So I’ve done my first Proper open source library in ages. It’s a Python implementation of the majority judgement voting algorithm.

You can check out the source on Github or just use the pypi package.

If, you know, you find yourself in need of an implementation of majority judgement in python. I admit that’s not very likely.

Majority judgement basically works as follows: Every voter assigns a grade to each candidate in a discrete list of ordinal grades (e.g. terrible, bad, ok, good, great). You then tally these grades and rearrange the grades for each candidate in a sequence. You then compare these sequences lexicographically to determine who won. The first element is always the (lower) median, and each point in the sequence is the lower median of the tail from that point on.

So e.g. a candidate with three OK grades, two bad ones and one great one would get the sequence:

OK, OK, Bad, OK, Bad, Great

A candidate two had two OK grades, two bad ones and two great ones would get

OK, OK, Bad, Great, Bad, Great

So would differ in the fourth position with the second candidate getting “great” and the first getting “OK”, so the second candidate would win.

However, implementing it this way for very large electorates is on the inefficient side, so the library I released contains an optimisation: Basically instead of generating a list it generates a run length encoded list. This is nice because you can often tell how many runs you’re going to need in advance so you don’t have to generate the whole list and compress. It’s also much faster to compare heavily compressed run length encoded lists – you can compare long stretches at a time rather than having to go through one element at a time.

Another optimisation that this library performs is that the evaluation is lazy: We only ever work out as much of the sequence as is needed.

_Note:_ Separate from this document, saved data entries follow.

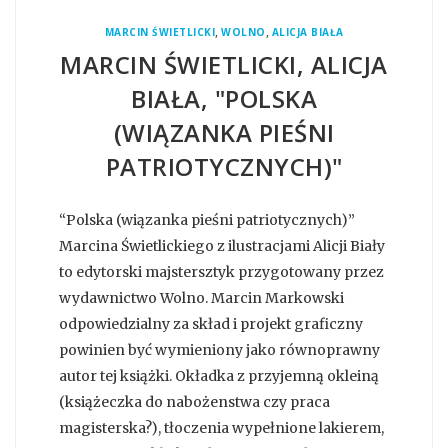
,
,
MARCIN ŚWIETLICKI
WOLNO
ALICJA BIAŁA
MARCIN ŚWIETLICKI, ALICJA
BIAŁA, "POLSKA
(WIĄZANKA PIEŚNI
PATRIOTYCZNYCH)"
“Polska (wiązanka pieśni patriotycznych)”
Marcina Świetlickiego z ilustracjami Alicji Biały
to edytorski majstersztyk przygotowany przez
wydawnictwo Wolno. Marcin Markowski
odpowiedzialny za skład i projekt graficzny
powinien być wymieniony jako równoprawny
autor tej książki. Okładka z przyjemną okleiną
(książeczka do nabożenstwa czy praca
magisterska?), tłoczenia wypełnione lakierem,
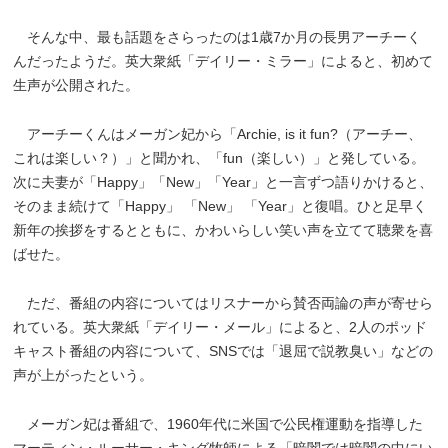
そんな中、最も話題をさらったのは1歳7か月の長男アーチーく
んだったようだ。英大衆紙「デイリー・ミラー」によると、初めて
生声が公開された。
アーチーくんはメーガン妃から「Archie, is it fun?（アーチー、
これは楽しい？）」と聞かれ、「fun（楽しい）」と発している。
次に夫妻が「Happy」「New」「Year」と一言ずつ語りかけると、
そのまま続けて「Happy」 「New」 「Year」と復唱。ひと足早く
新年の挨拶をするとともに、かわいらしい笑い声を立てて聴衆を喜
ばせた。
ただ、番組の内容についてはリスナーから賛否両論の声が寄せら
れている。英大衆紙「デイリー・メール」によると、2人のポッド
キャスト番組の内容について、SNSでは「退屈で説教臭い」などの
声が上がったという。
メーガン妃は番組で、1960年代に米国で公民権運動を指導した
マーティン・ルーサー・キング牧師による「暗闇では暗闇の中にい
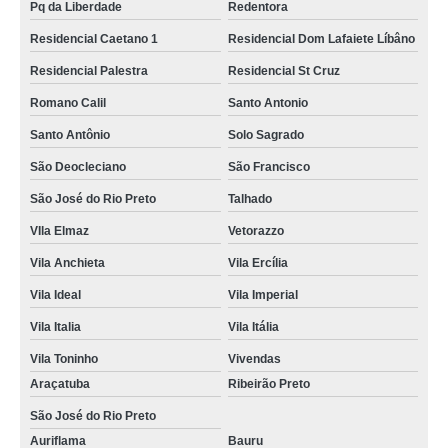
Pq da Liberdade
Redentora
Residencial Caetano 1
Residencial Dom Lafaiete Líbâno
Residencial Palestra
Residencial St Cruz
Romano Calil
Santo Antonio
Santo Antônio
Solo Sagrado
São Deocleciano
São Francisco
São José do Rio Preto
Talhado
VIla Elmaz
Vetorazzo
Vila Anchieta
Vila Ercília
Vila Ideal
Vila Imperial
Vila Italia
Vila Itália
Vila Toninho
Vivendas
Araçatuba
Ribeirão Preto
São José do Rio Preto
Auriflama
Bauru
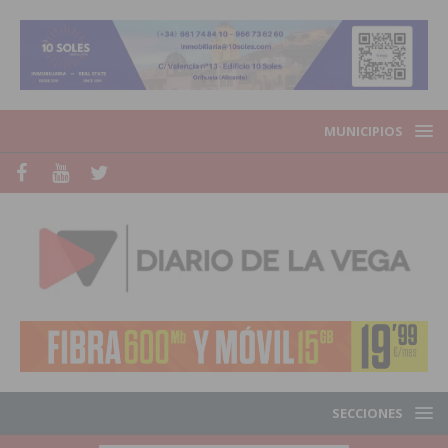
MUNICIPIOS
SECCIONES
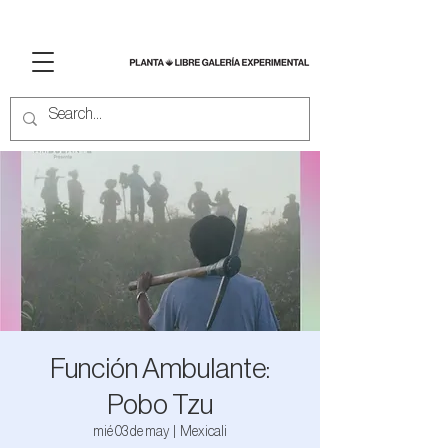
Función Ambulante:
Pobo Tzu
mié 03 de may
  |  
Mexicali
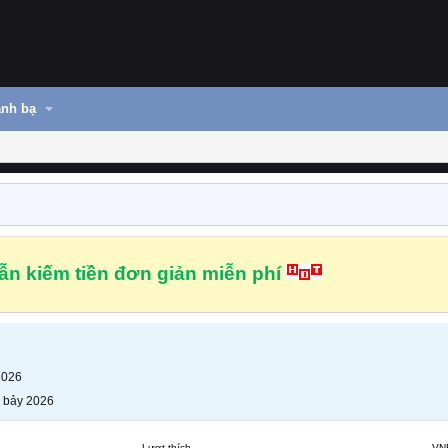
nh bạ
n kiếm tiền đơn giản miễn phí
2026
 bảy 2026
Lượt thích
VN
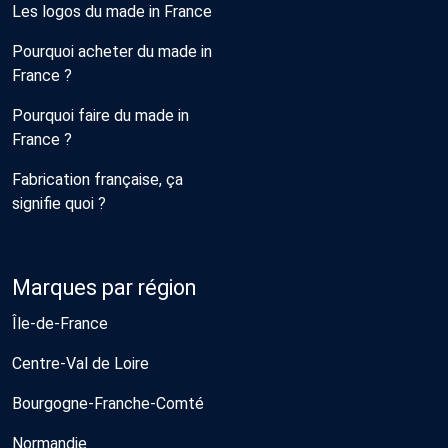
Les logos du made in France
Pourquoi acheter du made in
France ?
Pourquoi faire du made in
France ?
Fabrication française, ça
signifie quoi ?
Marques par région
Île-de-France
Centre-Val de Loire
Bourgogne-Franche-Comté
Normandie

An optimisation this library doesn’t perform yet but that I want it to is that there’s another type of structure I’d like to compress: Frequently you end up with situations where you’ve got a long sequence which looks like Ok, Good, Ok, Good, OK, Good, etc. repeating for a long stretch of time (e.g. you can get this when you’ve got just two grades assigned to a candidate and the same number of each). I’d like to compress those down in a similar manner to the run length encoding. I roughly know how the code for that will look, I just haven’t

Although this is a very early stage of the library, I’m actually pretty happy to label it production ready. It’s not going to change much except in implementation details as the interface is basically “It looks like a list but behind the scenes it’s doing cunning things”, and the test coverage is probably the highest of any project I’ve worked on – it’s got about half again as many lines of tests as lines of code and all those tests are heavily parametrized so there are effectively nearly 600 test cases for < 200 lines of code. Branch coverage is 100% and I intend to keep it that way.